I ate it as ‘spaghetti’ bolognaise one night, and with a nice garlicky bolognaise and a big glass of red it was delicious, and smugly low carb. Take that, diabetes!
The next night I made some noodle cakes to complement an Asian style table situation. I mixed a few cups of ‘spaghetti’ with eggs, coconut flour, spring onions, salt and pepper, and garlic; then fried tablespoons of it in olive oil. The slightly chalky texture of the melon seemed to calm down a bit with the double cooking, and it was SO nice with chili sauce on the table with honey soy wings, bok choy and steamed rice. Not that I had any rice, I didn’t need any as I was so full of noodle cakes.

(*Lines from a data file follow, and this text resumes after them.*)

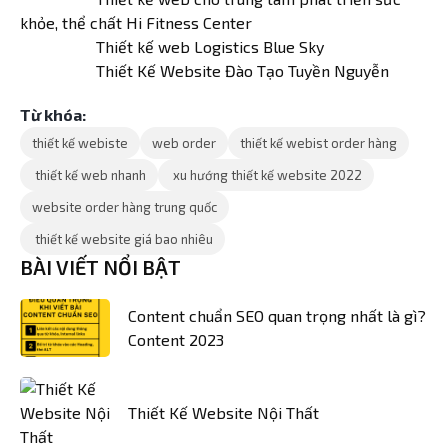
khỏe, thể chất Hi Fitness Center
Thiết kế web Logistics Blue Sky
Thiết Kế Website Đào Tạo Tuyền Nguyễn
Từ khóa:
thiết kế webiste
web order
thiết kế webist order hàng
thiết kế web nhanh
xu hướng thiết kế website 2022
website order hàng trung quốc
thiết kế website giá bao nhiêu
BÀI VIẾT NỔI BẬT
Content chuẩn SEO quan trọng nhất là gì?
Content 2023
Thiết Kế Website Nội Thất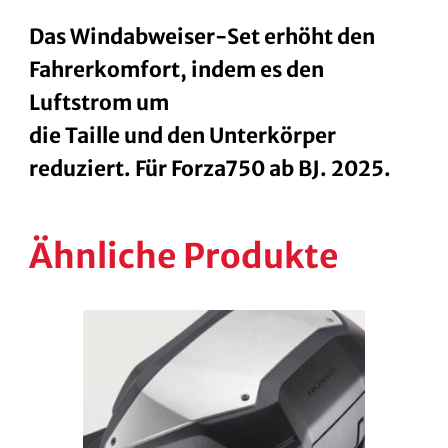
Das Windabweiser-Set erhöht den
Fahrerkomfort, indem es den
Luftstrom um
die Taille und den Unterkörper
reduziert. Für Forza750 ab BJ. 2025.
Ähnliche Produkte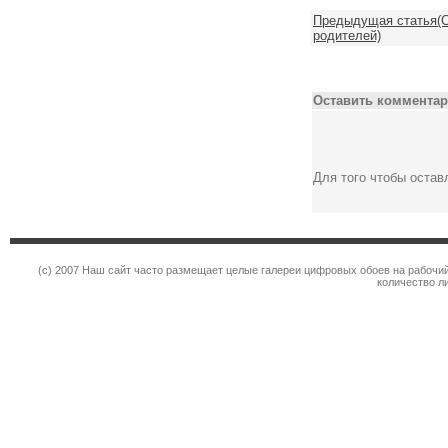
Предыдущая статья(С
родителей)
Оставить комментар
Для того чтобы оста
(c) 2007 Наш сайт часто размещает целые галереи цифровых обоев на рабочий
количество л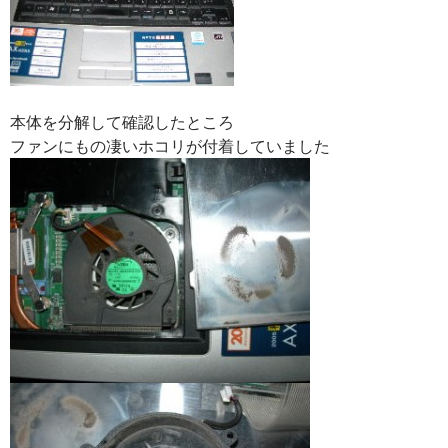
本体を分解して確認したところ
ファンにもの凄いホコリが付着していました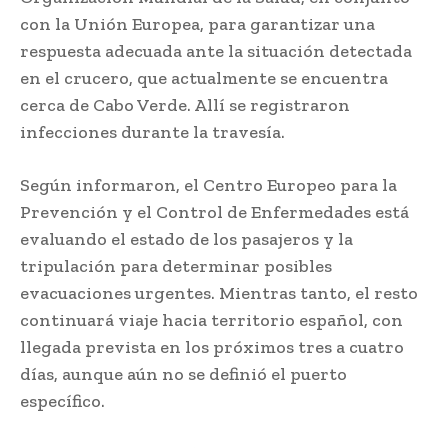
con la Unión Europea, para garantizar una
respuesta adecuada ante la situación detectada
en el crucero, que actualmente se encuentra
cerca de Cabo Verde. Allí se registraron
infecciones durante la travesía.
Según informaron, el Centro Europeo para la
Prevención y el Control de Enfermedades está
evaluando el estado de los pasajeros y la
tripulación para determinar posibles
evacuaciones urgentes. Mientras tanto, el resto
continuará viaje hacia territorio español, con
llegada prevista en los próximos tres a cuatro
días, aunque aún no se definió el puerto
específico.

My final effort was Japanese Pancake, better known as Okonomiyaki at the local markets. I made it western style with ham and cheese mixed into ‘spaghetti’, eggs, salt and pepper, and coconut flour; topped with perfect avocado, Sriracha, Kewpie mayo and spring onions it was a pretty spectacular lunch! I loved that it felt extravagant and filling, I wasn’t left feeling deprived or craving carbs an hour later at all.
You’ll never see me go fully Paleo or even activating my nuts or sprinkling chia seeds on my wine, but in an effort to reduce my carb intake I’m happy to try anything. I think spaghetti melon is going to be my new best friend!